The Company advises that the “one-time settlement payments to certain clients and partners” include a $3,441,000 payment related to a settlement of a breach of contract claim with a software integration partner and a $2,160,000 payment made to a merchant as settlement for a system outage dispute. These payments represent settlements of legal and contractual disputes that are non-recurring and not in the Company’s normal course of business. The Company does not regularly make payments to merchants or partners as part of its ordinary course of business to settle claims or to compensate for service issues. The breach of contract claim involved a partnership agreement dispute at one of the Company’s acquired entities that did not settle until after the acquisition was complete. The merchant settlement payment was also a one-time payment made under unique circumstances.
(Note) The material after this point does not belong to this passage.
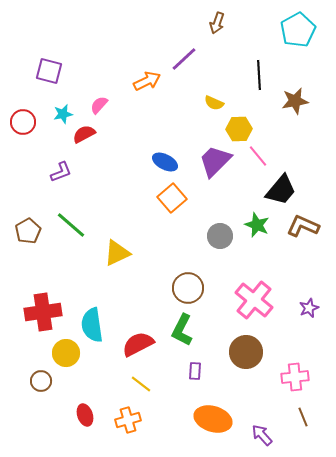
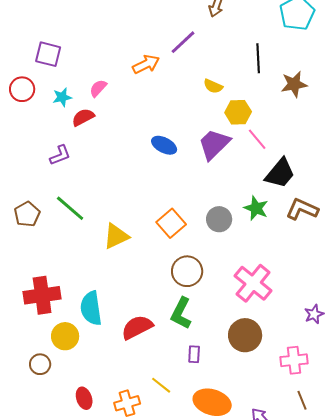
red circle: (23, 122) -> (22, 89), moved
orange square: (172, 198) -> (171, 223), moved
purple star: (309, 308) -> (314, 314), moved
yellow line: (141, 384) -> (161, 385), moved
The Company has not made any other similar settlement payments related to legal claims or contractual disputes in the past two years and does not expect to make any similar payments in the next two years.

Further, the Company advises that “non-recurring performance incentives to employees” primarily refers to a $1,067,000 performance bonus made in connection with the Media Payments LLC (“MPI”) acquisition that was provided for in the terms of the purchase agreement. These costs are non-recurring and are not representative of the ongoing costs necessary to operate the Company’s business; instead, these are costs specifically associated with the MPI acquisition. For clarification, the Company will refer to these costs as “non-recurring acquisition bonus payments” in future filings.
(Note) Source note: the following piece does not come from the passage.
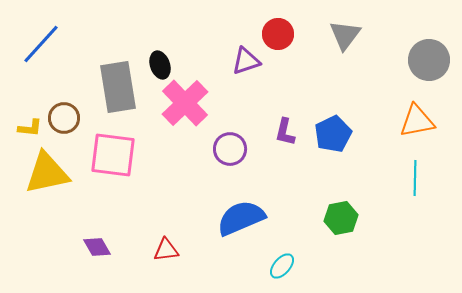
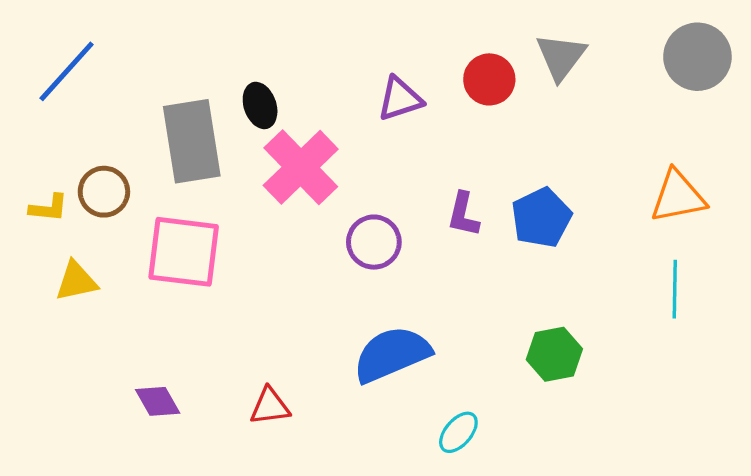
red circle: (278, 34) -> (489, 79), moved
gray circle: (429, 60) -> (697, 57), moved
yellow triangle: (47, 173) -> (76, 281), size x0.6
2. Please tell us how you determined that removing the effects of non-cash rent expense in arriving at adjusted EBITDA and adjusted net income does not substitute individually tailored recognition and measurement methods for GAAP and tell us the amount of such item included in the adjustment for “other non-recurring charges” during each period presented. Alternatively, confirm that you will no longer include this adjustment. Refer to Question 100.04 of the Non-GAAP Financial Measures Compliance and Disclosure Interpretations.

The Company acknowledges the Staff’s comment and will revise, the calculation of Adjusted EBITDA and Adjusted Net Income to exclude this adjustment for non-cash rent expense in future filings.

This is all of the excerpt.